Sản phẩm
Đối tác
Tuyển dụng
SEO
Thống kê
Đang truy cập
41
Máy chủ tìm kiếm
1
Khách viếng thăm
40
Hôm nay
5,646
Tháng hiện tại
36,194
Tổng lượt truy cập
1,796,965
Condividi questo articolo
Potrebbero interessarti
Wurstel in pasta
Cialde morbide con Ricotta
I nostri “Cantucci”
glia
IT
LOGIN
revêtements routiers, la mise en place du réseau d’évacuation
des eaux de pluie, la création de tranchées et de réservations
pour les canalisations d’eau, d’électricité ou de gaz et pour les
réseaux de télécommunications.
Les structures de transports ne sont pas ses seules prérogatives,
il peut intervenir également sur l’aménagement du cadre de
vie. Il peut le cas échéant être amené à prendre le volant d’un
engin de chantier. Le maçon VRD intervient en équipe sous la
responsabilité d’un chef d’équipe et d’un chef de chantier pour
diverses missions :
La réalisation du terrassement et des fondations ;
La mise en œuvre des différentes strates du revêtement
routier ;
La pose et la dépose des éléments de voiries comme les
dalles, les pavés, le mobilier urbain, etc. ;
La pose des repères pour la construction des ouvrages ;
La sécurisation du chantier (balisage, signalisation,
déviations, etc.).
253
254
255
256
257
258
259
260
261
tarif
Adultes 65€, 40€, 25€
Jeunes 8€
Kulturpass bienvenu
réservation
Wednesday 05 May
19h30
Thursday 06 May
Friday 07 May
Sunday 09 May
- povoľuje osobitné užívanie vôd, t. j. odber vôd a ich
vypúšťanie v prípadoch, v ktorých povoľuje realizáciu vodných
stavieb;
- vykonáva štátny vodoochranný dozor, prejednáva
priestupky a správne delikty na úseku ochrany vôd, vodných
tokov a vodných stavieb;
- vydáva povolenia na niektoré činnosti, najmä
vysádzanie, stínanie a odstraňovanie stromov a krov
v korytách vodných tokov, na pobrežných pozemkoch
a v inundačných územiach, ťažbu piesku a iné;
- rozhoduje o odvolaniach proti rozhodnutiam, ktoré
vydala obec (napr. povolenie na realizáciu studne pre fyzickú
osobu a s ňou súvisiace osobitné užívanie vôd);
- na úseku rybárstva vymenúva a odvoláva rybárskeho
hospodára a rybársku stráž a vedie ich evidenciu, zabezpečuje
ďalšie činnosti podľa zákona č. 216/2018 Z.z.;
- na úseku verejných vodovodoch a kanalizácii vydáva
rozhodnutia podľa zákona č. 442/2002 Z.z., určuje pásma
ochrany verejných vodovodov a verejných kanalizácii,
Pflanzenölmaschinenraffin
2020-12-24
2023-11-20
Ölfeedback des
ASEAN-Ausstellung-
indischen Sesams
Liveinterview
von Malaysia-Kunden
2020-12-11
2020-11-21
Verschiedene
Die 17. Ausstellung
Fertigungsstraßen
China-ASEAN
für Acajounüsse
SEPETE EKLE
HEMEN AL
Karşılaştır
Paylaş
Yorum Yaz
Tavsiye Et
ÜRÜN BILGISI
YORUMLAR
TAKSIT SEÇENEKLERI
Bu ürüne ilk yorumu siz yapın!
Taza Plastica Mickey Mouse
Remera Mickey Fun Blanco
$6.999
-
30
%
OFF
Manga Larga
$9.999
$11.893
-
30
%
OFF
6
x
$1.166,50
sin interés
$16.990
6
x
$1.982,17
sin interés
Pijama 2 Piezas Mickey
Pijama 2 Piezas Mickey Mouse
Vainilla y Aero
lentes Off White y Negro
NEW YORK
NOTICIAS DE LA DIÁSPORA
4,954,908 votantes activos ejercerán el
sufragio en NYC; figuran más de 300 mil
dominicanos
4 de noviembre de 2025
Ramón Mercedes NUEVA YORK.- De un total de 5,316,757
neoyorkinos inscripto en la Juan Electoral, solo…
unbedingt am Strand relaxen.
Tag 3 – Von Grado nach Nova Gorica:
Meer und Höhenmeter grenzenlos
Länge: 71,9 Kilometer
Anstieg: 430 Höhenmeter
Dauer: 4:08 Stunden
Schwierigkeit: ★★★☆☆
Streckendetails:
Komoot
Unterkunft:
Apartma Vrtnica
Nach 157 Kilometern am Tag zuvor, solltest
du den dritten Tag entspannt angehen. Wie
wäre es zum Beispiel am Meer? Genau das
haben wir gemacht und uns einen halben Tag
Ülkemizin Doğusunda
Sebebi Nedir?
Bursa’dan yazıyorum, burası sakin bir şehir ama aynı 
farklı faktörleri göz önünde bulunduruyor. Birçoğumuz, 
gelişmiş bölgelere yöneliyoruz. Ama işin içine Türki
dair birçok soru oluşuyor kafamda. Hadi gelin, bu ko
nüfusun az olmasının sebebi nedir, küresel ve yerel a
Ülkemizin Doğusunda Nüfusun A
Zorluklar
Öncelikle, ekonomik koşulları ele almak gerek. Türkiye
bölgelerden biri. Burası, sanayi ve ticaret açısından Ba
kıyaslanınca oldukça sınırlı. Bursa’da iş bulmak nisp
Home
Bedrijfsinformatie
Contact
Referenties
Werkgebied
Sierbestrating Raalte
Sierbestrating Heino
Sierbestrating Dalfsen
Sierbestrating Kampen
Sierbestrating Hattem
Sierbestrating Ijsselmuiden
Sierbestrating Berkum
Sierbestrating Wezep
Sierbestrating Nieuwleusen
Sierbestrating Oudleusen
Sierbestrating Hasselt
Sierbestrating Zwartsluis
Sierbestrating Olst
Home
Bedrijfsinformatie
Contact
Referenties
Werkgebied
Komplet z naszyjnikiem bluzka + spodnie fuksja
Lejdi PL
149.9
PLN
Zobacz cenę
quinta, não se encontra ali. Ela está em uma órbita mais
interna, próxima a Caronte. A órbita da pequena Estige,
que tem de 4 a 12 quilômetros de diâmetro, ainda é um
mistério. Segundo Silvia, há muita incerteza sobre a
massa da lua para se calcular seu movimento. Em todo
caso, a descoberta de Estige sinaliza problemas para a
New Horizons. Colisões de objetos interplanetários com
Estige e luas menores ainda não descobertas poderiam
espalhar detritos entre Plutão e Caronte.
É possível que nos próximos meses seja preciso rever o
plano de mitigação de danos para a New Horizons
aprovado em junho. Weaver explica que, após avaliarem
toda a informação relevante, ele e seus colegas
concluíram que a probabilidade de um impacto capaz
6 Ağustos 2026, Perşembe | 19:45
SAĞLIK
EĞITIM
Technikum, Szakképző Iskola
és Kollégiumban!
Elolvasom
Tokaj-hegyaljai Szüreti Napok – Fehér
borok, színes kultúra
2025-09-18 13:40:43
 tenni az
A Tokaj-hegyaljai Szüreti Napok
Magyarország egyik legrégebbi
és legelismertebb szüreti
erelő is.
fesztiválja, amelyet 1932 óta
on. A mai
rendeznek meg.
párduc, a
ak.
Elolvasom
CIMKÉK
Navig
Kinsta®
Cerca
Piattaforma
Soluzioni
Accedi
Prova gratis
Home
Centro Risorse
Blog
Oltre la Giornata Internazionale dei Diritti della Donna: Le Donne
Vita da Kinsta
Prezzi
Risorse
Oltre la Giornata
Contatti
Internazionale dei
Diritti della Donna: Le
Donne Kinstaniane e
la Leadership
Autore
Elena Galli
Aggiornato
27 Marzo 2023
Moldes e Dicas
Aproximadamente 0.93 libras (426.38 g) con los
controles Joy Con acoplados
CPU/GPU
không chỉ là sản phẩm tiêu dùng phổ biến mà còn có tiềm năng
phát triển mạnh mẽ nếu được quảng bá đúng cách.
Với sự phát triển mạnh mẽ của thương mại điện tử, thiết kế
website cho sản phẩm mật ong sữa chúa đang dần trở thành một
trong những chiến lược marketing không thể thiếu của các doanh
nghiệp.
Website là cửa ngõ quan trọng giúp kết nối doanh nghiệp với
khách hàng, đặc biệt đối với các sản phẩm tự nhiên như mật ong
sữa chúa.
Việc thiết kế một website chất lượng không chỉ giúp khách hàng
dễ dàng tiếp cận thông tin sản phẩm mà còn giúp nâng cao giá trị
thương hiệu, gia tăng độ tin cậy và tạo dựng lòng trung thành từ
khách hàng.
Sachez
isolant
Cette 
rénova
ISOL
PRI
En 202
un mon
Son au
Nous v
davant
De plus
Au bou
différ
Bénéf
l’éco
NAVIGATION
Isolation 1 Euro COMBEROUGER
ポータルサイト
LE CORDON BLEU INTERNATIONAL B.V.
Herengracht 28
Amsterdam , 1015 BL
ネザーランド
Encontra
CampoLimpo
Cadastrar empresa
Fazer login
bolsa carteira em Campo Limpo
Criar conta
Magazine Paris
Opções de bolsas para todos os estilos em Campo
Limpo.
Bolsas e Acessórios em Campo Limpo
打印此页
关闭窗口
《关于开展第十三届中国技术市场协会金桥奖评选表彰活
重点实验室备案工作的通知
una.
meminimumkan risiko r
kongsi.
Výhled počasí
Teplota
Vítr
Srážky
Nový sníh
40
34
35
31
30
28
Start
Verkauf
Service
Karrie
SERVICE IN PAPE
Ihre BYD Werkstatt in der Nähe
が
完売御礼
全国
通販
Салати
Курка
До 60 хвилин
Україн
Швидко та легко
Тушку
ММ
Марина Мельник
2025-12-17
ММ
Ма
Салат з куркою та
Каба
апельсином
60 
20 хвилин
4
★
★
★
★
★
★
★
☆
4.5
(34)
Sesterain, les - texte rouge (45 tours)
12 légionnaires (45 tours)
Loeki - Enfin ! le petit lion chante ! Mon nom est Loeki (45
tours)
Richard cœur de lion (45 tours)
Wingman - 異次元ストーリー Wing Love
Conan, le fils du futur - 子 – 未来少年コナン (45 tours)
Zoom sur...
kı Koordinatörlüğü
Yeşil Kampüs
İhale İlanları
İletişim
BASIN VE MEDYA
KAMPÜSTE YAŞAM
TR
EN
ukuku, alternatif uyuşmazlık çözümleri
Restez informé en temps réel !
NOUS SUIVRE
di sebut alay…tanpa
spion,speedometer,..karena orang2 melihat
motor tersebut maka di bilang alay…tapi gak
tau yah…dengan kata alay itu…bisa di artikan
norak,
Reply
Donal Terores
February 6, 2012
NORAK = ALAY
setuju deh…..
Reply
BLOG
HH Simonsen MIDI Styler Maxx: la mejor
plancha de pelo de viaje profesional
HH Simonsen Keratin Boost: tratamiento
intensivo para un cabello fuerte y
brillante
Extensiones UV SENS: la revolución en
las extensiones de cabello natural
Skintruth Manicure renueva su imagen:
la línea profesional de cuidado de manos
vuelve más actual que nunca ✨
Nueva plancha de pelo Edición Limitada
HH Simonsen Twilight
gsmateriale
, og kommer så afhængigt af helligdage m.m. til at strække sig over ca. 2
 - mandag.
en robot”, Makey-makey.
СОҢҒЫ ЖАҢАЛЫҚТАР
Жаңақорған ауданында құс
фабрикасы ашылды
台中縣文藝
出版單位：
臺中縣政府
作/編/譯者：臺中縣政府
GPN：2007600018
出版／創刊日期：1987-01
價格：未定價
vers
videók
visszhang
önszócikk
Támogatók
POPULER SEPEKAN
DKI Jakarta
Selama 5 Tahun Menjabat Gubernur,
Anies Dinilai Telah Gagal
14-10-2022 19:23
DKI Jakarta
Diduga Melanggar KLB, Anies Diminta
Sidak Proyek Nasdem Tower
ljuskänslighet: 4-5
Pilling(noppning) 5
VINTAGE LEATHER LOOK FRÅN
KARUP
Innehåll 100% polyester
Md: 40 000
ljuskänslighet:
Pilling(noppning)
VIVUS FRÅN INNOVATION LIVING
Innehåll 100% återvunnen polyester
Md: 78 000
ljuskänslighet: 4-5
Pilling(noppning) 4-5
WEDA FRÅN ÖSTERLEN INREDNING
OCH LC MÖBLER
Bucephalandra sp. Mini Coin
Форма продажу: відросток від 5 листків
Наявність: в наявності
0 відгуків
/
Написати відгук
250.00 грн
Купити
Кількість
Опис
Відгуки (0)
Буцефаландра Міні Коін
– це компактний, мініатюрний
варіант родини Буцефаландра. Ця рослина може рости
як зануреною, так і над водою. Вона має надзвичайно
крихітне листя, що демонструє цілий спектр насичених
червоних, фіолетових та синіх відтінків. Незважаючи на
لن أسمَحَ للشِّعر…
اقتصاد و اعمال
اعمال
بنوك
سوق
**********
Beginning at the line with "du den dritten Tag entspannt angehen. Wie" and ending at the line with "farklı faktörleri göz", reproduce each line of the data above exactly, and add no other lines.

du den dritten Tag entspannt angehen. Wie
wäre es zum Beispiel am Meer? Genau das
haben wir gemacht und uns einen halben Tag
Ülkemizin Doğusunda
Sebebi Nedir?
Bursa’dan yazıyorum, burası sakin bir şehir ama aynı 
farklı faktörleri göz önünde bulunduruyor. Birçoğumuz, 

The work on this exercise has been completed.